Half past eight on a cool, damp September morning, and the Black Bear Coffee House is already a-bustle, its mix of regulars and out-of-towners rubbing elbows at the counter. ‘Americano for Keith… latte for Shawn…’ a girl’s voice calls out from behind the till. A pirate flag hangs on the wall behind the espresso machine and, in the background, Steely Dan’s Reelin’ in the Years is playing softly on the stereo. The place feels like the sort of independent café you might find in the student quarter of a fashionable university town somewhere back east.
Instead it’s located near milepost 239 on Alaska’s remote George Parks Highway – a lonely ribbon of bitumen that stretches between Anchorage and Fairbanks, and not far from the turn-off to Denali National Park. Among the early-morning crowd calling in here for their double shots of espresso are game wardens, white-water rafting guides, wildlife biologists, wilderness hikers and road-trippers.
‘This is my seventh summer in Alaska,’ says barista Wendi Schupbach, a philosophy graduate from a college in America’s heartland who, for the past seven summers, has driven up from the Midwest. ‘There is something special about Alaska that gets into your blood and brings you back again and again.’ Indeed. Big and bold, more than twice the size of Texas and infinitely wilder and more remote, Alaska has been a draw for generations of footloose romantics, dreamers and adventurers. It makes for the ultimate American road trip. Like Route 66, the very name resonates with the idea of going somewhere. Unlike Route 66, which faded into memory and legend some 30 years ago, the Alaska of the imagination is still alive, and flourishing. Its open highways remain a captivating blend of vast distances punctuated here and there by the same sort of delightfully tacky bits of roadside Americana that made Route 66 what it was. It’s all still here, Alaska-style: everything from the mechanical bucking-bronco grizzly bear in the bar in Healy to the cavalcade of roadside trading posts with their taxidermied bears, totem poles, sculptures made of moose antlers, and five-and-dime souvenirs.

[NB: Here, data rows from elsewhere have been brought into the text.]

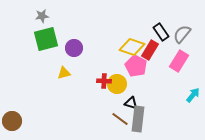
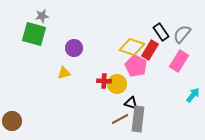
green square: moved 12 px left, 5 px up; rotated 30 degrees clockwise
brown line: rotated 66 degrees counterclockwise
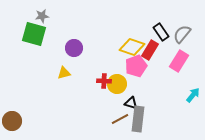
pink pentagon: rotated 25 degrees clockwise
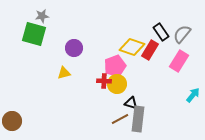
pink pentagon: moved 21 px left
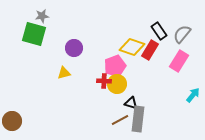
black rectangle: moved 2 px left, 1 px up
brown line: moved 1 px down
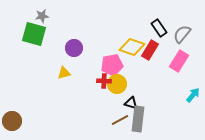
black rectangle: moved 3 px up
pink pentagon: moved 3 px left, 1 px up; rotated 10 degrees clockwise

‘For my part I travel not to go anywhere, but to go… the great affair is to move,’ Robert Louis Stevenson wrote in 1879. He was writing about a journey by donkey through the Cevennes in France, but could just as easily have been invoking the spirit of the American road trip, where it’s the joy of motion that’s all the fun. Like so many others before me, I’d been lured north by the same wanderlust that drew the likes of Jack London and Wyatt Earp up here during the gold rush days more than a century ago. ‘It draws some of us like a magnet,’ Donald ‘Smitty’ Smith, a Pennsylvania policeman turned fur trapper, tells me a few days later when I call in at his log cabin along the highway. A great bear of a man with a long white beard, he and his wife came up to Alaska 13 years ago and have been here ever since. They live in a snug, neat cabin Smitty built that first summer and subsist on whatever they grow in their garden and on the game he traps or shoots with his muzzleloader rifle – a replica of the models the frontiersmen used in the 18th century. ‘Up here we can live our lives free and clear, without having to answer to anybody,’ says Smitty. ‘There aren’t many places left in the world where you can enjoy this sort of freedom.’